28. The Tamilnadu Societies Registration Act 1975 makes registration of certain socieities optional and the registration of certain societies compulsory. A society, which does not consist of at least 7 persons cannot be registered at all under the Act, in view of Sub-Section (2) of Section 3. A society, which consists of not less than 20 members or whose annual gross income or expenditure in any financial year is not less than Rs.10,000/-, is registerable compulsorily. Therefore, as a corollary, a society, which has at least 7 members but less than 20 members and a society, whose annual gross income or expenditure is less than Rs.10,000/- may be registered at the option of the persons constituting the society.

29. By virtue of Sub-Section (2) of Section 4, a society, which has not been registered under the 1860 Act, but which satisfies the requirement of compulsory registration under the Tamilnadu Act, shall be compulsorily registered.

30. Under Section 53 of the Tamilnadu Act, every society registered under the Central Act of 1860 is deemed to be registered under the Tamilnadu Act. Section 53 also states that the by-laws of such society shall, in so far as they are not inconsistent with any provisions of the Act, continue in force until altered or rescinded. Interestingly, Section 53 does not state that the by-laws of the society registered under the Central Act cannot be enforced, if they are inconsistent with the provisions of the Tamilnadu Act. But, it declares that those provisions, which are not inconsistent will continue to remain, indicating thereby that the inconsistent provisions will not be treated as valid.

31. The Tamilnadu Act speaks of four different methods by which, a society registered under the Act can cease to exist.

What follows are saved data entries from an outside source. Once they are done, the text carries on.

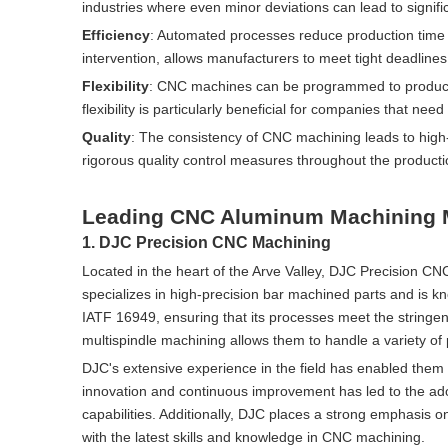
industries where even minor deviations can lead to signif
Efficiency
: Automated processes reduce production time a
intervention, allows manufacturers to meet tight deadlin
Flexibility
: CNC machines can be programmed to produce a
flexibility is particularly beneficial for companies that 
Quality
: The consistency of CNC machining leads to high-
rigorous quality control measures throughout the producti
Leading CNC Aluminum Machining M
1. DJC Precision CNC Machining
Located in the heart of the Arve Valley, DJC Precision C
specializes in high-precision bar machined parts and is kn
IATF 16949, ensuring that its processes meet the stringent
multispindle machining allows them to handle a variety of 
DJC's extensive experience in the field has enabled them t
innovation and continuous improvement has led to the ad
capabilities. Additionally, DJC places a strong emphasis 
with the latest skills and knowledge in CNC machining.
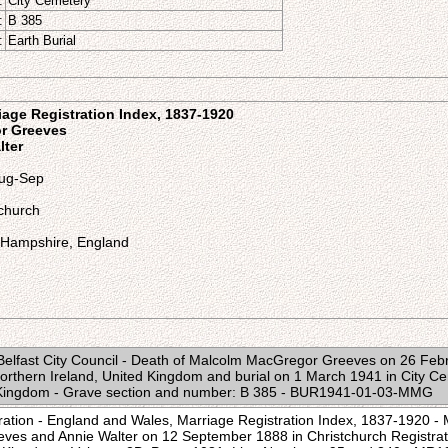
:
City Cemetery
:
B 385
:
Earth Burial
age Registration Index, 1837-1920
r Greeves
lter
Aug-Sep
tchurch
, Hampshire, England
 Belfast City Council - Death of Malcolm MacGregor Greeves on 26 Fe
 Northern Ireland, United Kingdom and burial on 1 March 1941 in City Ce
d Kingdom - Grave section and number: B 385 - BUR1941-01-03-MMG
ration - England and Wales, Marriage Registration Index, 1837-1920 -
es and Annie Walter on 12 September 1888 in Christchurch Registrati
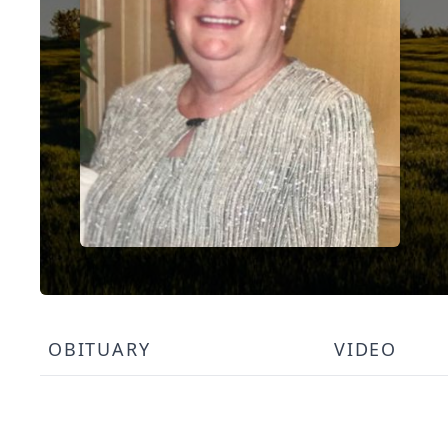
OBITUARY
VIDEO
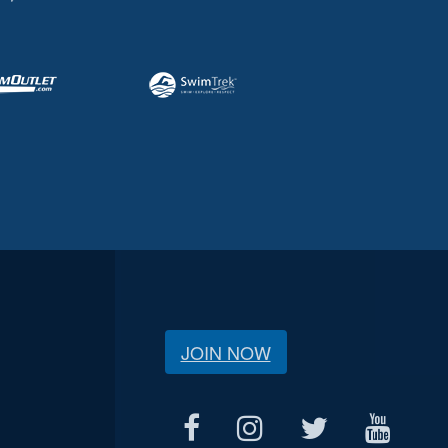
JOIN NOW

They are (i) cancellation of registration either under Section 37 or under Section 38, by the Registrar, if upon enquiry, it is found that the society contravened any provisions of the Act or it had become insolvent or the business of such society was conducted fraudulently or it appears that the society was carrying on any unlawful activity; (ii) winding up of the registered society under Section 40, consequent upon the cancellation of registration under Section 37 or 38; (iii) dissolution of the society in terms of Section 41, by a special resolution passed by the General Body; and (iv) removal of the name of a registered society from the Register of societies in terms of Section 44.

32. Though the Act speaks of (i) cancellation of registration, (ii) winding up, (iii) dissolution and (iv) removal of defunct societies from the Register, the consequences of each one of them appear to be different and distinct. The consequence of cancellation of registration under Section 37 or 38 is spelt out in Section 39. It says that upon cancellation of registration, the registered society shall cease to carry on its business, except for the purpose of winding up and dissolution. In other words, cancellation of registration should eventually lead to the winding up and dissolution of the society. Till the affairs of the society are wound up and the society is dissolved, the society continues to be in existence, even if its registration is cancelled. This is why Section 39, which speaks of the effect of cancellation of registration requires a special resolution to be passed for winding up and dissolution, after the cancellation of registration. This is also why Section 40(1) empowers the Registrar to appoint a Liquidator to wind up the society, if, after the cancellation of registration, it does not take steps to pass a special resolution for winding up and dissolution.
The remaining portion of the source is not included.